A surfeit of Sportage has brought in a word shortage. What with cricket, a sport that takes days and can easily end in a draw, as well as a huge amount of tennis and now women’s football there has been a massive eruption of cliches. “This can go either way” has been used tirelessly when in fact ‘it’ can go only one way, with the exception of cricket where the phrase: ” a draw might be on the cards’ may well be dropped, as often as a catch.
Try explaining cricket to anyone unfamiliar with the game, and you could get lost for words, sadly not something the commentators ever are, even though it’s a phrase they use when they are lost for words.
Try this:” When the batsman is in, the bowler can get him out if he knock his bails off with a bowl, unless that is a no ball, in which case he stays in, and he scores runs by running backward and forwards between the wickets on the wicket, which is the term for the small area of parched grass that they play on, as well as the collective term for the three round dowels stuck in at each end of the wicket.These wickets are at each end of the grassy area ( also wicket ) and is the target for the bowler, who gets the opportunity to get him out by bowling at these dowels (also called stumps ) which the batsman tries his best to prevent, by hitting the round leather ball. If he hits it hard he gets the runs, unless he hits it really hard, in which case he gets multiple runs, and is not obliged to run to the other end of the wicket. A white coated man at the opposite end of the wicket makes a sign that looks like he’s wiping a kitchen work surface indicated that four runs have been scored and the batsmen can stay where he is, unless he has hit the ball so hard that the ball does not touch the outfield, which is the outside of the field they are playing on, in which case the man in the white coat holds up his hands like he’s surrendering. That indicates that 6 runs have been scored. All very easy to understand.“
The game goes on for hours and is so long that they have a break for tea, possibly the only good thing about cricket.

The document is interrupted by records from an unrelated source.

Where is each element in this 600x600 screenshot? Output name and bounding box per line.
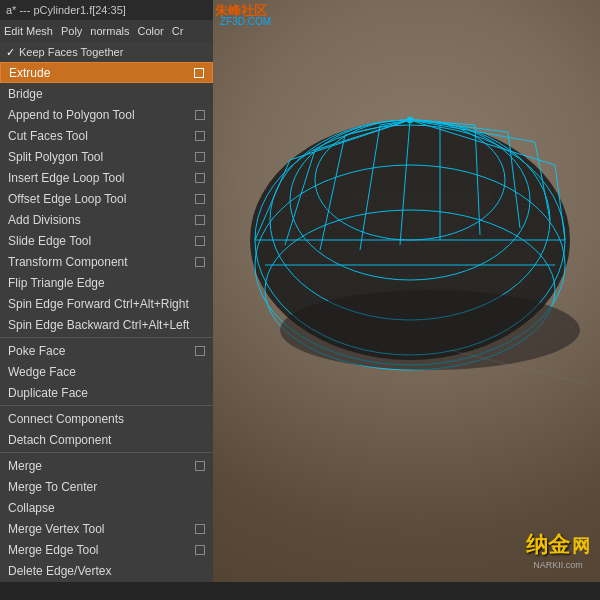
menu-item-split-polygon[interactable]: Split Polygon Tool xyxy=(0,146,213,167)
cut-faces-options-box[interactable] xyxy=(195,131,205,141)
watermark-url-top: ZF3D.COM xyxy=(220,16,271,27)
menu-item-collapse[interactable]: Collapse xyxy=(0,497,213,518)
menu-item-merge-vertex[interactable]: Merge Vertex Tool xyxy=(0,518,213,539)
divider-3 xyxy=(0,452,213,453)
poke-face-options-box[interactable] xyxy=(195,346,205,356)
menu-item-offset-edge-loop[interactable]: Offset Edge Loop Tool xyxy=(0,188,213,209)
menu-item-merge-edge[interactable]: Merge Edge Tool xyxy=(0,539,213,560)
merge-vertex-options-box[interactable] xyxy=(195,524,205,534)
title-bar-text: a* --- pCylinder1.f[24:35] xyxy=(6,4,126,16)
extrude-options-box[interactable] xyxy=(194,68,204,78)
watermark-bottom-right: 纳金 网 NARKII.com xyxy=(526,530,590,570)
add-divisions-options-box[interactable] xyxy=(195,215,205,225)
svg-point-26 xyxy=(407,117,413,123)
keep-faces-row[interactable]: ✓ Keep Faces Together xyxy=(0,42,213,62)
menu-bar: Edit Mesh Poly normals Color Cr xyxy=(0,20,213,42)
menu-item-add-divisions[interactable]: Add Divisions xyxy=(0,209,213,230)
keep-faces-check: ✓ xyxy=(6,46,15,59)
merge-edge-options-box[interactable] xyxy=(195,545,205,555)
watermark-sub: ZF3D.COM xyxy=(220,16,271,27)
keep-faces-label: Keep Faces Together xyxy=(19,46,123,58)
menu-item-bridge[interactable]: Bridge xyxy=(0,83,213,104)
menu-item-duplicate-face[interactable]: Duplicate Face xyxy=(0,382,213,403)
menu-item-transform-component[interactable]: Transform Component xyxy=(0,251,213,272)
menu-item-delete-edge-vertex[interactable]: Delete Edge/Vertex xyxy=(0,560,213,581)
menu-item-spin-edge-forward[interactable]: Spin Edge Forward Ctrl+Alt+Right xyxy=(0,293,213,314)
menu-edit-mesh[interactable]: Edit Mesh xyxy=(4,25,53,37)
insert-edge-loop-options-box[interactable] xyxy=(195,173,205,183)
menu-item-poke-face[interactable]: Poke Face xyxy=(0,340,213,361)
menu-item-connect-components[interactable]: Connect Components xyxy=(0,408,213,429)
menu-item-cut-faces[interactable]: Cut Faces Tool xyxy=(0,125,213,146)
offset-edge-loop-options-box[interactable] xyxy=(195,194,205,204)
menu-item-extrude[interactable]: Extrude xyxy=(0,62,213,83)
watermark-narkii-net: 网 xyxy=(572,534,590,558)
menu-item-slide-edge[interactable]: Slide Edge Tool xyxy=(0,230,213,251)
mesh-object xyxy=(230,80,590,400)
menu-item-wedge-face[interactable]: Wedge Face xyxy=(0,361,213,382)
menu-item-merge-to-center[interactable]: Merge To Center xyxy=(0,476,213,497)
menu-item-append[interactable]: Append to Polygon Tool xyxy=(0,104,213,125)
slide-edge-options-box[interactable] xyxy=(195,236,205,246)
title-bar: a* --- pCylinder1.f[24:35] xyxy=(0,0,213,20)
watermark-narkii-url: NARKII.com xyxy=(526,560,590,570)
svg-point-31 xyxy=(280,290,580,370)
menu-poly[interactable]: Poly xyxy=(61,25,82,37)
menu-item-insert-edge-loop[interactable]: Insert Edge Loop Tool xyxy=(0,167,213,188)
menu-panel: Extrude Bridge Append to Polygon Tool Cu… xyxy=(0,62,213,600)
append-options-box[interactable] xyxy=(195,110,205,120)
menu-normals[interactable]: normals xyxy=(90,25,129,37)
svg-rect-29 xyxy=(280,190,540,290)
bottom-bar xyxy=(0,582,600,600)
merge-options-box[interactable] xyxy=(195,461,205,471)
watermark-narkii-chinese: 纳金 xyxy=(526,530,570,560)
menu-item-merge[interactable]: Merge xyxy=(0,455,213,476)
menu-item-spin-edge-backward[interactable]: Spin Edge Backward Ctrl+Alt+Left xyxy=(0,314,213,335)
menu-color[interactable]: Color xyxy=(137,25,163,37)
transform-component-options-box[interactable] xyxy=(195,257,205,267)
split-polygon-options-box[interactable] xyxy=(195,152,205,162)
menu-item-detach-component[interactable]: Detach Component xyxy=(0,429,213,450)
menu-item-flip-triangle[interactable]: Flip Triangle Edge xyxy=(0,272,213,293)
menu-cr[interactable]: Cr xyxy=(172,25,184,37)
divider-1 xyxy=(0,337,213,338)
divider-2 xyxy=(0,405,213,406)
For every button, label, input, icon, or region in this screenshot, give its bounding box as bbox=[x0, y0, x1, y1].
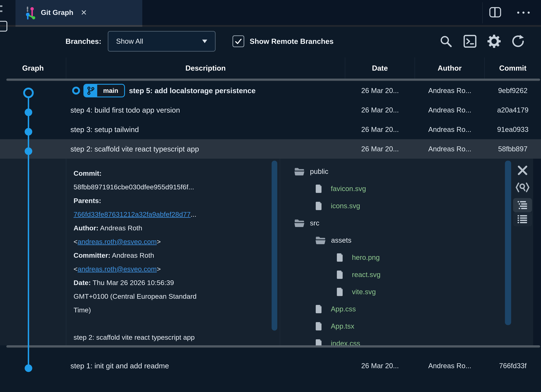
gear-icon[interactable] bbox=[487, 35, 501, 48]
file-name: hero.png bbox=[352, 253, 380, 261]
file-icon bbox=[315, 305, 322, 313]
code-review-icon[interactable] bbox=[515, 182, 530, 193]
graph-cell bbox=[0, 120, 66, 139]
checkmark-icon bbox=[234, 37, 242, 45]
file-tree-item[interactable]: icons.svg bbox=[294, 197, 504, 214]
commit-message: step 4: build first todo app version bbox=[70, 106, 180, 114]
file-icon bbox=[336, 270, 343, 279]
commit-row[interactable]: step 3: setup tailwind 26 Mar 20... Andr… bbox=[0, 120, 541, 139]
graph-cell bbox=[0, 81, 66, 100]
refresh-icon[interactable] bbox=[511, 35, 525, 48]
horizontal-scrollbar[interactable] bbox=[6, 345, 540, 348]
hash-link[interactable]: andreas.roth@esveo.com bbox=[78, 265, 157, 273]
commit-row[interactable]: step 4: build first todo app version 26 … bbox=[0, 100, 541, 120]
tab-actions-divider bbox=[482, 2, 483, 23]
terminal-icon[interactable] bbox=[463, 35, 477, 48]
commit-description-cell: step 3: setup tailwind bbox=[66, 120, 345, 139]
detail-line: <andreas.roth@esveo.com> bbox=[73, 235, 272, 249]
tab-git-graph[interactable]: Git Graph ✕ bbox=[16, 0, 142, 25]
show-remote-branches-label: Show Remote Branches bbox=[250, 37, 333, 46]
commit-message: step 3: setup tailwind bbox=[70, 125, 139, 134]
commit-hash: 58fbb897 bbox=[485, 139, 541, 159]
commit-author: Andreas Ro... bbox=[415, 120, 485, 139]
git-graph-toolbar: Branches: Show All Show Remote Branches bbox=[0, 25, 541, 57]
commit-row[interactable]: step 1: init git and add readme 26 Mar 2… bbox=[0, 356, 541, 376]
file-tree-item[interactable]: App.tsx bbox=[294, 318, 504, 335]
header-description[interactable]: Description bbox=[66, 57, 345, 79]
file-name: vite.svg bbox=[352, 288, 376, 296]
detail-actions-column bbox=[512, 159, 533, 345]
commit-row[interactable]: step 2: scaffold vite react typescript a… bbox=[0, 139, 541, 159]
detail-line: Author: Andreas Roth bbox=[73, 221, 272, 235]
split-editor-icon[interactable] bbox=[489, 6, 502, 19]
header-author[interactable]: Author bbox=[415, 57, 485, 79]
file-list-view-button[interactable] bbox=[513, 212, 532, 226]
commit-description-cell: step 1: init git and add readme bbox=[66, 356, 345, 376]
more-actions-icon[interactable] bbox=[517, 11, 530, 14]
hash-link[interactable]: 766fd33fe87631212a32fa9abfef28d77 bbox=[73, 210, 191, 218]
file-tree-item[interactable]: src bbox=[294, 214, 504, 232]
tab-title: Git Graph bbox=[41, 8, 73, 17]
detail-line: step 2: scaffold vite react typescript a… bbox=[73, 331, 272, 344]
file-tree-item[interactable]: App.css bbox=[294, 300, 504, 318]
detail-line: 766fd33fe87631212a32fa9abfef28d77... bbox=[73, 208, 272, 221]
file-tree-view-button[interactable] bbox=[513, 198, 532, 212]
git-graph-logo-icon bbox=[23, 5, 36, 20]
commit-author: Andreas Ro... bbox=[415, 81, 485, 100]
branches-label: Branches: bbox=[66, 37, 101, 46]
commit-detail-panel: Commit:58fbb8971916cbe030dfee955d915f6f.… bbox=[0, 159, 541, 345]
file-icon bbox=[315, 202, 322, 210]
file-tree-item[interactable]: public bbox=[294, 163, 504, 180]
changed-files-tree: public favicon.svg icons.svg src assets … bbox=[280, 159, 504, 345]
close-icon[interactable] bbox=[517, 165, 528, 176]
commit-author: Andreas Ro... bbox=[415, 100, 485, 120]
file-icon bbox=[315, 184, 322, 193]
file-name: App.css bbox=[331, 305, 356, 313]
show-remote-branches-checkbox[interactable] bbox=[233, 35, 244, 47]
branch-badge[interactable]: main bbox=[83, 84, 125, 97]
commit-hash: a20a4179 bbox=[485, 100, 541, 120]
tab-bar-empty-area bbox=[142, 0, 541, 25]
file-tree-item[interactable]: assets bbox=[294, 232, 504, 249]
branch-name: main bbox=[97, 85, 124, 97]
detail-text-scrollbar[interactable] bbox=[272, 161, 277, 343]
folder-icon bbox=[294, 167, 305, 176]
detail-right-margin bbox=[533, 159, 541, 345]
detail-line: Parents: bbox=[73, 194, 272, 208]
header-commit[interactable]: Commit bbox=[485, 57, 541, 79]
tab-close-icon[interactable]: ✕ bbox=[81, 8, 87, 17]
file-icon bbox=[315, 322, 322, 331]
branch-filter-dropdown[interactable]: Show All bbox=[108, 31, 216, 52]
hash-link[interactable]: andreas.roth@esveo.com bbox=[78, 238, 157, 246]
file-tree-item[interactable]: hero.png bbox=[294, 249, 504, 266]
detail-line: Committer: Andreas Roth bbox=[73, 249, 272, 262]
header-graph[interactable]: Graph bbox=[0, 57, 66, 79]
file-tree-item[interactable]: index.css bbox=[294, 335, 504, 345]
commit-message: step 5: add localstorage persistence bbox=[129, 86, 255, 95]
git-branch-icon bbox=[84, 85, 97, 97]
clipped-activity-icon bbox=[0, 5, 2, 7]
file-name: src bbox=[310, 219, 319, 227]
file-name: assets bbox=[331, 236, 352, 244]
commit-row[interactable]: main step 5: add localstorage persistenc… bbox=[0, 81, 541, 100]
git-graph-panel: Git Graph ✕ Branches: Show All bbox=[0, 0, 541, 392]
header-date[interactable]: Date bbox=[345, 57, 415, 79]
horizontal-scrollbar[interactable] bbox=[6, 79, 540, 81]
file-name: index.css bbox=[331, 339, 360, 345]
commit-author: Andreas Ro... bbox=[415, 356, 485, 376]
file-tree-item[interactable]: favicon.svg bbox=[294, 180, 504, 197]
file-icon bbox=[336, 253, 343, 262]
detail-line: <andreas.roth@esveo.com> bbox=[73, 262, 272, 276]
file-tree-item[interactable]: react.svg bbox=[294, 266, 504, 283]
detail-graph-gutter bbox=[0, 159, 66, 345]
commit-date: 26 Mar 20... bbox=[345, 139, 415, 159]
editor-tab-bar: Git Graph ✕ bbox=[0, 0, 541, 25]
file-name: public bbox=[310, 167, 328, 176]
commit-message: step 1: init git and add readme bbox=[70, 361, 169, 370]
commit-hash: 9ebf9262 bbox=[485, 81, 541, 100]
file-tree-item[interactable]: vite.svg bbox=[294, 283, 504, 300]
file-tree-scrollbar[interactable] bbox=[505, 161, 511, 343]
search-icon[interactable] bbox=[439, 35, 453, 48]
detail-line: GMT+0100 (Central European Standard bbox=[73, 290, 272, 303]
commit-description-cell: step 2: scaffold vite react typescript a… bbox=[66, 139, 345, 159]
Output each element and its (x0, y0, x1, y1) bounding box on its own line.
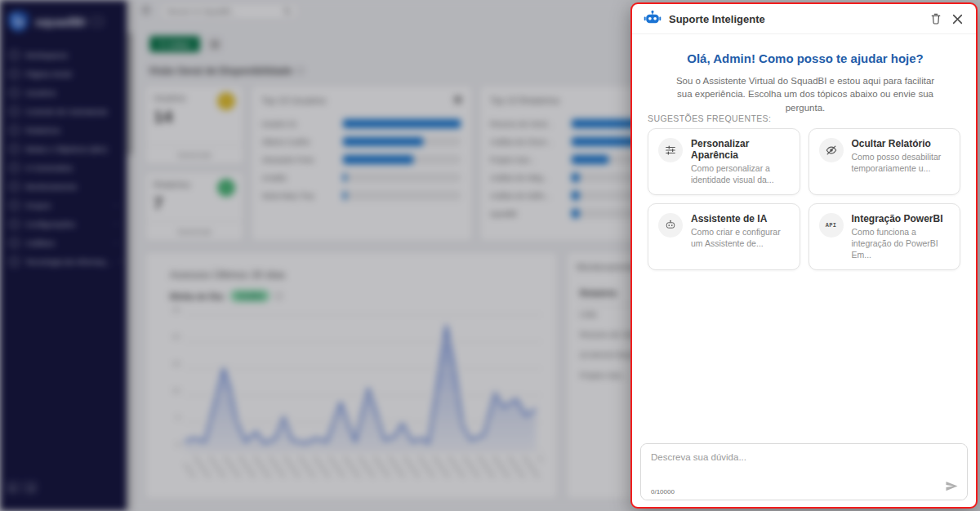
eye-off-icon (819, 138, 844, 162)
suggestion-card-ocultar-relatorio[interactable]: Ocultar Relatório Como posso desabilitar… (808, 128, 961, 195)
close-icon[interactable] (951, 12, 964, 26)
suggestion-card-assistente-ia[interactable]: Assistente de IA Como criar e configurar… (648, 203, 800, 270)
suggestion-card-integracao-powerbi[interactable]: API Integração PowerBI Como funciona a i… (808, 203, 961, 270)
screen: squadBI Workspaces Página Inicial Usuári… (0, 0, 980, 511)
sliders-icon (658, 138, 683, 162)
suggestions-label: SUGESTÕES FREQUENTES: (648, 113, 771, 123)
question-textarea[interactable] (641, 444, 967, 500)
support-panel: Suporte Inteligente Olá, Admin! Como pos… (630, 2, 978, 509)
support-panel-header: Suporte Inteligente (632, 4, 976, 34)
suggestions-grid: Personalizar Aparência Como personalizar… (648, 128, 960, 270)
robot-icon (658, 213, 683, 238)
greeting-heading: Olá, Admin! Como posso te ajudar hoje? (650, 51, 960, 65)
panel-title: Suporte Inteligente (669, 13, 921, 25)
clear-chat-trash-icon[interactable] (929, 11, 943, 26)
char-counter: 0/10000 (651, 488, 675, 495)
robot-icon (644, 10, 662, 28)
intro-text: Sou o Assistente Virtual do SquadBI e es… (675, 74, 936, 114)
suggestion-card-personalizar-aparencia[interactable]: Personalizar Aparência Como personalizar… (648, 128, 800, 195)
api-icon: API (819, 213, 844, 238)
send-icon[interactable] (945, 480, 959, 495)
question-input-box: 0/10000 (640, 443, 968, 500)
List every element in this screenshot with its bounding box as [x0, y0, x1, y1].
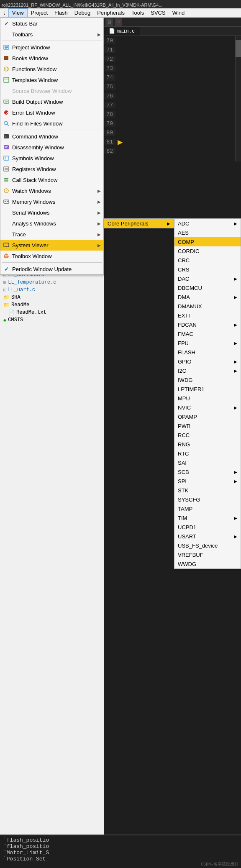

As for tennis, then two ( or four ) people hitting a fluffy yellow ball at each other so that it become progressively less fluffy, is also infested with cliches. Again the games can go on for hours and we are told that the rows of spectators are enthralled, and ‘cant get enough of this’. I can get enough of it. Here’s a game that at its top level is dominated by very few deeply uninteresting people. They are supported by a huge infrastructure of courts and people who seem to spend all year getting ready for this fortnight. Up until this year they had four people who would stare at a chalky line and looked like retired bank managers and chubby WI ladies who would struggle to read a shopping list, let alone a ball hitting a line at over 100 miles an hour. If it had gone out they would shout out loudly, frightening any small children in the area. They’ve been replaced by technology, but the technology emits the same sound! These very few uninteresting tennis players are given huge amounts of money if they win and have commentators who seem to be on repeat from what they said this time last year. A cliche ban can’t come soon enough.
Then there’s footie. And this year Women’s Football. It has spawned a new set of commentators who seem to have facts about the players stacked up by their side and in the dull bits, spout them out. “Ellie’s first cousin plays for Bristol Rovers and her mother works at Tesco, I hope she’s checking out on her talented daughters skills today ( boom boom ) Ooops Ellie seems to have got herself a red card”
And golf? No, don’t mention golf and I won’t.

Of the three sports, only football does it for me, I don’t watch cricket and avoid tennis, but the football is by far the best, and in some respects this Women’s Football is the very best.
All three suffer from commentators and pundits with a massive surfeit of cliches. Time a ban was put in place, but it could go either way.

You don’t sound over the moon about the sporting summer. You need to just take it one game at a time. You didn’t mention the constant mixing up of tenses by the football pundits. “ She done better in the second half” “ They was all over the place defensively” “ He’s give it, the ref’s give it!” I agree with ladies being better to watch- the pace is slower, there’s less diving, less tattooage, and the mixed sex fans don’t want to fight each other.